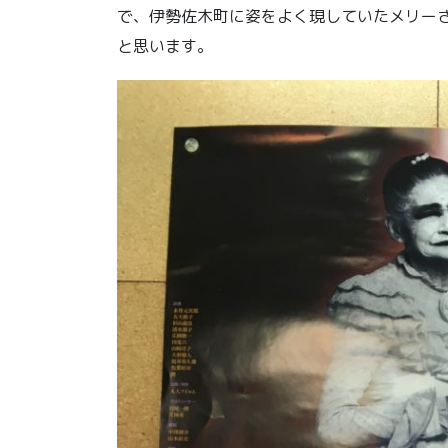
で、伊勢佐木町に姿をよく現していたメリー
と思います。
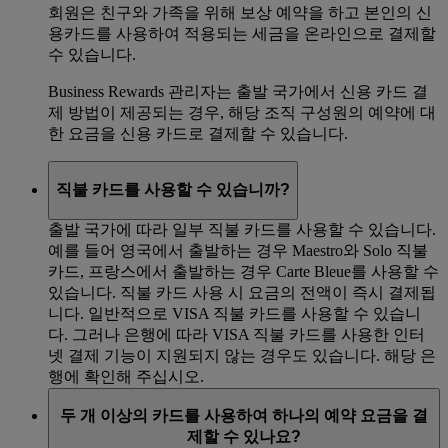
회원은 친구와 가족을 위해 보상 예약을 하고 본인의 신
용카드를 사용하여 적용되는 세금을 온라인으로 결제할
수 있습니다.
Business Rewards 관리자는 출발 국가에서 신용 카드 결
제 방법이 제공되는 경우, 해당 조직 구성원의 예약에 대
한 요금을 신용 카드로 결제할 수 있습니다.
직불 카드를 사용할 수 있습니까?
출발 국가에 따라 일부 직불 카드를 사용할 수 있습니다.
예를 들어 영국에서 출발하는 경우 Maestro와 Solo 직불
카드, 프랑스에서 출발하는 경우 Carte Bleue를 사용할 수
있습니다. 직불 카드 사용 시 요금의 전액이 즉시 결제됩
니다. 일반적으로 VISA 직불 카드를 사용할 수 있습니
다. 그러나 은행에 따라 VISA 직불 카드를 사용한 인터
넷 결제 기능이 지원되지 않는 경우도 있습니다. 해당 은
행에 확인해 주십시오.
두 개 이상의 카드를 사용하여 하나의 예약 요금을 결
제할 수 있나요?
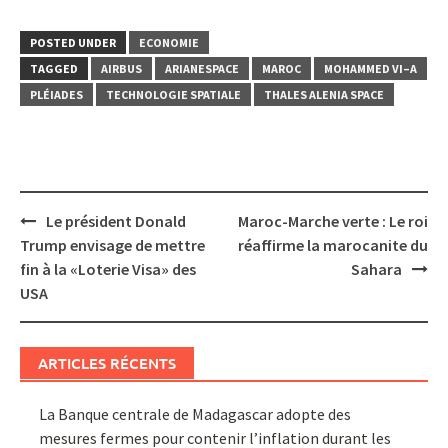
POSTED UNDER
ECONOMIE
TAGGED
AIRBUS
ARIANESPACE
MAROC
MOHAMMED VI–A
PLÉIADES
TECHNOLOGIE SPATIALE
THALES ALENIA SPACE
Post
Le président Donald
Maroc-Marche verte : Le roi
navigation
Trump envisage de mettre
réaffirme la marocanite du
fin à la «Loterie Visa» des
Sahara
USA
ARTICLES RÉCENTS
La Banque centrale de Madagascar adopte des
mesures fermes pour contenir l’inflation durant les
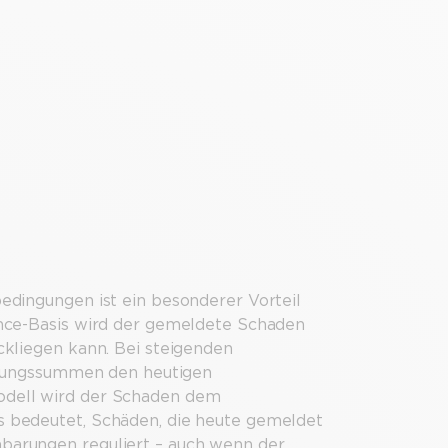
dingungen ist ein besonderer Vorteil
nce-Basis wird der gemeldete Schaden
kliegen kann. Bei steigenden
herungssummen den heutigen
odell wird der Schaden dem
 bedeutet, Schäden, die heute gemeldet
arungen reguliert – auch wenn der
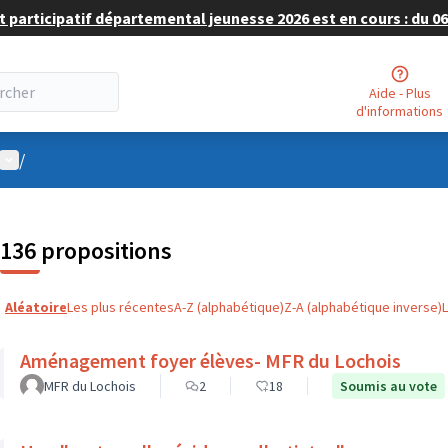
 participatif départemental jeunesse 2026 est en cours : du 06 
Aide - Plus
d'informations
Menu utilisateur
/
136 propositions
Aléatoire
Les plus récentes
A-Z (alphabétique)
Z-A (alphabétique inverse)
Aménagement foyer élèves- MFR du Lochois
MFR du Lochois
2
18
Soumis au vote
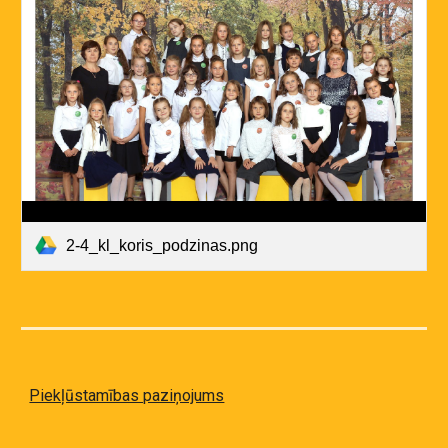
2-4_kl_koris_podzinas.png
Piekļūstamības paziņojums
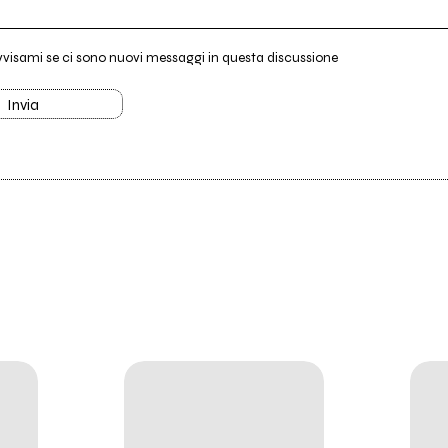
vvisami se ci sono nuovi messaggi in questa discussione
Invia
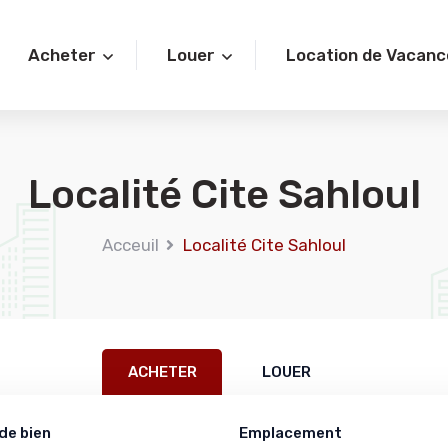
Acheter
Louer
Location de Vacanc
Localité Cite Sahloul
Acceuil
Localité Cite Sahloul
ACHETER
LOUER
de bien
Emplacement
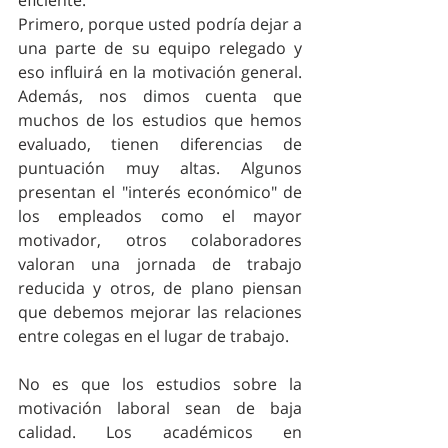
Primero, porque usted podría dejar a 
una parte de su equipo relegado y 
eso influirá en la motivación general. 
Además, nos dimos cuenta que 
muchos de los estudios que hemos 
evaluado, tienen diferencias de 
puntuación muy altas. Algunos 
presentan el "interés económico" de 
los empleados como el mayor 
motivador, otros colaboradores 
valoran una jornada de trabajo 
reducida y otros, de plano piensan 
que debemos mejorar las relaciones 
entre colegas en el lugar de trabajo.  
No es que los estudios sobre la 
motivación laboral sean de baja 
calidad. Los académicos en 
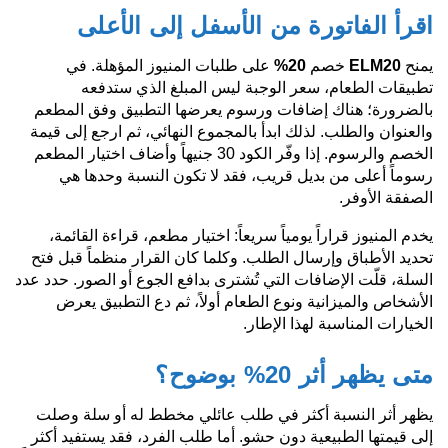
اقرأ الفاتورة من الأسفل إلى الأعلى
يمنح
ELM20
خصم
20%
على طلبات المنيوز المؤهلة. في
تطبيقات الطعام، سعر الوجبة ليس المبلغ الذي ستدفعه
بالضرورة؛ هناك إضافات ورسوم يعرضها التطبيق وفق المطعم
والعنوان والطلب. لذلك ابدأ بالمجموع النهائي، ثم ارجع إلى قيمة
الخصم والرسوم. إذا وفّر الكود 30 جنيهاً وأضاف اختيار المطعم
رسوماً أعلى من بديل قريب، فقد لا تكون النسبة وحدها هي
الصفقة الأوفر.
يخدم المنيوز قراراً يومياً سريعاً: اختيار مطعم، قراءة القائمة،
تحديد الأطباق وإرسال الطلب. وكلما كان القرار منظماً قبل فتح
السلة، قلّت الإضافات التي تُشترى بدافع الجوع أو الصور. حدد عدد
الأشخاص والميزانية ونوع الطعام أولاً، ثم دع التطبيق يعرض
الخيارات المناسبة لهذا الإطار.
متى يظهر أثر 20% بوضوح؟
يظهر أثر النسبة أكثر في طلب عائلي مخطط له أو سلة وصلت
إلى قيمتها الطبيعية دون حشو. أما طلب الفرد، فقد يستفيد أكثر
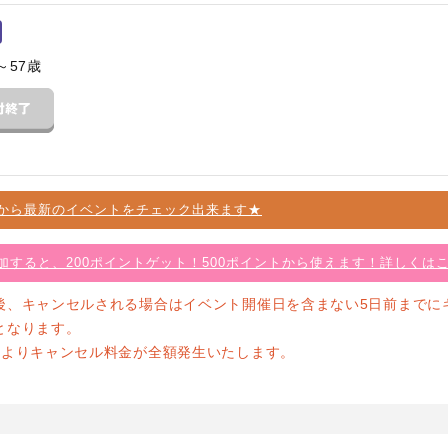
～57歳
から最新のイベントをチェック出来ます★
加すると、200ポイントゲット！500ポイントから使えます！詳しくは
後、キャンセルされる場合はイベント開催日を含まない5日前までに
となります。
前よりキャンセル料金が全額発生いたします。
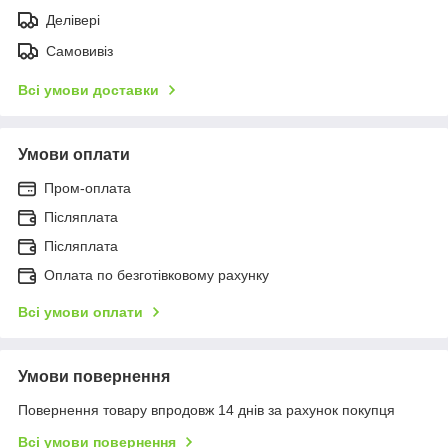
Делівері
Самовивіз
Всі умови доставки
Умови оплати
Пром-оплата
Післяплата
Післяплата
Оплата по безготівковому рахунку
Всі умови оплати
Умови повернення
Повернення товару впродовж 14 днів за рахунок покупця
Всі умови повернення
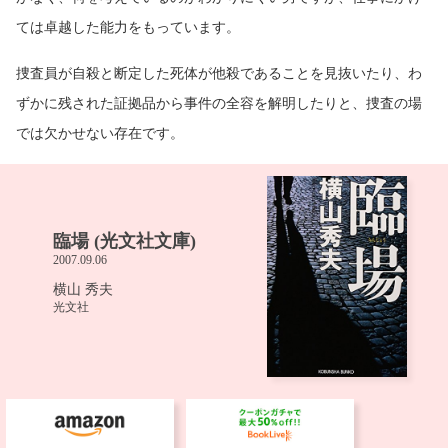
ては卓越した能力をもっています。
捜査員が自殺と断定した死体が他殺であることを見抜いたり、わ
ずかに残された証拠品から事件の全容を解明したりと、捜査の場
では欠かせない存在です。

* What to work on
Please transcribe the whole listing above exactly, with the images left out.

* Problem solution
で、伊勢佐木町に姿をよく現していたメリー
と思います。
회원은 친구와 가족을 위해 보상 예약을 하고 본인의 신
용카드를 사용하여 적용되는 세금을 온라인으로 결제할
수 있습니다.
Business Rewards 관리자는 출발 국가에서 신용 카드 결
제 방법이 제공되는 경우, 해당 조직 구성원의 예약에 대
한 요금을 신용 카드로 결제할 수 있습니다.
직불 카드를 사용할 수 있습니까?
출발 국가에 따라 일부 직불 카드를 사용할 수 있습니다.
예를 들어 영국에서 출발하는 경우 Maestro와 Solo 직불
카드, 프랑스에서 출발하는 경우 Carte Bleue를 사용할 수
있습니다. 직불 카드 사용 시 요금의 전액이 즉시 결제됩
니다. 일반적으로 VISA 직불 카드를 사용할 수 있습니
다. 그러나 은행에 따라 VISA 직불 카드를 사용한 인터
넷 결제 기능이 지원되지 않는 경우도 있습니다. 해당 은
행에 확인해 주십시오.
두 개 이상의 카드를 사용하여 하나의 예약 요금을 결
제할 수 있나요?
POSTED UNDER
ECONOMIE
TAGGED
AIRBUS
ARIANESPACE
MAROC
MOHAMMED VI–A
PLÉIADES
TECHNOLOGIE SPATIALE
THALES ALENIA SPACE
Post
Le président Donald
Maroc-Marche verte : Le roi
navigation
Trump envisage de mettre
réaffirme la marocanite du
fin à la «Loterie Visa» des
Sahara
USA
ARTICLES RÉCENTS
La Banque centrale de Madagascar adopte des
mesures fermes pour contenir l’inflation durant les
dingungen ist ein besonderer Vorteil
nce-Basis wird der gemeldete Schaden
kliegen kann. Bei steigenden
herungssummen den heutigen
odell wird der Schaden dem
 bedeutet, Schäden, die heute gemeldet
arungen reguliert – auch wenn der
 participatif départemental jeunesse 2026 est en cours : du 06 
Aide - Plus
d'informations
Menu utilisateur
/
136 propositions
Aléatoire
Les plus récentes
A-Z (alphabétique)
Z-A (alphabétique inverse)
Aménagement foyer élèves- MFR du Lochois
MFR du Lochois
2
18
Soumis au vote
2-4_kl_koris_podzinas.png
Piekļūstamības paziņojums
vvisami se ci sono nuovi messaggi in questa discussione
Invia
Acheter
Louer
Location de Vacanc
Localité Cite Sahloul
Acceuil
Localité Cite Sahloul
ACHETER
LOUER
de bien
Emplacement
Primero, porque usted podría dejar a 
una parte de su equipo relegado y 
eso influirá en la motivación general. 
Además, nos dimos cuenta que 
muchos de los estudios que hemos 
evaluado, tienen diferencias de 
puntuación muy altas. Algunos 
presentan el "interés económico" de 
los empleados como el mayor 
motivador, otros colaboradores 
valoran una jornada de trabajo 
reducida y otros, de plano piensan 
que debemos mejorar las relaciones 
entre colegas en el lugar de trabajo.  
No es que los estudios sobre la 
motivación laboral sean de baja 
calidad. Los académicos en 
اقرأ الفاتورة من الأسفل إلى الأعلى
يمنح
ELM20
خصم
20%
على طلبات المنيوز المؤهلة. في
تطبيقات الطعام، سعر الوجبة ليس المبلغ الذي ستدفعه
بالضرورة؛ هناك إضافات ورسوم يعرضها التطبيق وفق المطعم
والعنوان والطلب. لذلك ابدأ بالمجموع النهائي، ثم ارجع إلى قيمة
الخصم والرسوم. إذا وفّر الكود 30 جنيهاً وأضاف اختيار المطعم
رسوماً أعلى من بديل قريب، فقد لا تكون النسبة وحدها هي
الصفقة الأوفر.
يخدم المنيوز قراراً يومياً سريعاً: اختيار مطعم، قراءة القائمة،
تحديد الأطباق وإرسال الطلب. وكلما كان القرار منظماً قبل فتح
السلة، قلّت الإضافات التي تُشترى بدافع الجوع أو الصور. حدد عدد
الأشخاص والميزانية ونوع الطعام أولاً، ثم دع التطبيق يعرض
الخيارات المناسبة لهذا الإطار.
متى يظهر أثر 20% بوضوح؟
يظهر أثر النسبة أكثر في طلب عائلي مخطط له أو سلة وصلت
إلى قيمتها الطبيعية دون حشو. أما طلب الفرد، فقد يستفيد أكثر
～57歳
から最新のイベントをチェック出来ます★
加すると、200ポイントゲット！500ポイントから使えます！詳しくは
後、キャンセルされる場合はイベント開催日を含まない5日前までに
となります。
前よりキャンセル料金が全額発生いたします。
Делівері
Самовивіз
Всі умови доставки
Умови оплати
Пром-оплата
Післяплата
Післяплата
Оплата по безготівковому рахунку
Всі умови оплати
Умови повернення
Повернення товару впродовж 14 днів за рахунок покупця
Всі умови повернення
ては卓越した能力をもっています。
捜査員が自殺と断定した死体が他殺であることを見抜いたり、わ
ずかに残された証拠品から事件の全容を解明したりと、捜査の場
では欠かせない存在です。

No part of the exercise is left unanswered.